START Material supplied
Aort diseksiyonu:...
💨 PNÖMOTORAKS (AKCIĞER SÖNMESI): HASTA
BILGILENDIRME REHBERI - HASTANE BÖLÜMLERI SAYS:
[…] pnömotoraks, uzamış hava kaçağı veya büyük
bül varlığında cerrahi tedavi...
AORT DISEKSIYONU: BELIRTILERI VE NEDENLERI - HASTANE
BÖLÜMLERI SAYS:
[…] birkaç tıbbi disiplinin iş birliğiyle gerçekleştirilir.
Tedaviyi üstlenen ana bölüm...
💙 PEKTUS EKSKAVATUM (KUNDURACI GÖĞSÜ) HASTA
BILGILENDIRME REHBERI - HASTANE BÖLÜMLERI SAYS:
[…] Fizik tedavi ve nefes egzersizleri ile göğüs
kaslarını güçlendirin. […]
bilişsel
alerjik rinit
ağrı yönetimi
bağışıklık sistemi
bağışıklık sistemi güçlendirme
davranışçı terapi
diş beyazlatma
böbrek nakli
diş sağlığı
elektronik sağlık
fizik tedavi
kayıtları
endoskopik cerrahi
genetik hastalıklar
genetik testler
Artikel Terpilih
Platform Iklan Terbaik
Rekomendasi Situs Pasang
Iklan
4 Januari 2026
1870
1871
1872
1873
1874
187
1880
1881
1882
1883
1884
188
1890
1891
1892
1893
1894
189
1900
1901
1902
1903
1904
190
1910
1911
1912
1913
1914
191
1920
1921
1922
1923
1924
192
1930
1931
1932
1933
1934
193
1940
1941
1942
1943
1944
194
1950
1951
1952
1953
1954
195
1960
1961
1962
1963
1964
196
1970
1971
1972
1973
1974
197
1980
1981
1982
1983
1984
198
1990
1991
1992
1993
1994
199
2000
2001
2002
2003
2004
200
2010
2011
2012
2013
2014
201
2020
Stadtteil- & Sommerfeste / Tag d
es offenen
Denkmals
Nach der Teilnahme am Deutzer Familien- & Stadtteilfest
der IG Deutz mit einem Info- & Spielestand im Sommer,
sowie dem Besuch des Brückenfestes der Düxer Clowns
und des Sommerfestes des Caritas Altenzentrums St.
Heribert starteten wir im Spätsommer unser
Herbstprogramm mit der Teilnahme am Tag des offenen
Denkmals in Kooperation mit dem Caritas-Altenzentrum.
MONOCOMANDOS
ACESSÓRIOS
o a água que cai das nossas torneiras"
END Material supplied
The lines needed are those in the data above that hold the string "Caritas"; copy each of them.

und des Sommerfestes des Caritas Altenzentrums St.
Denkmals in Kooperation mit dem Caritas-Altenzentrum.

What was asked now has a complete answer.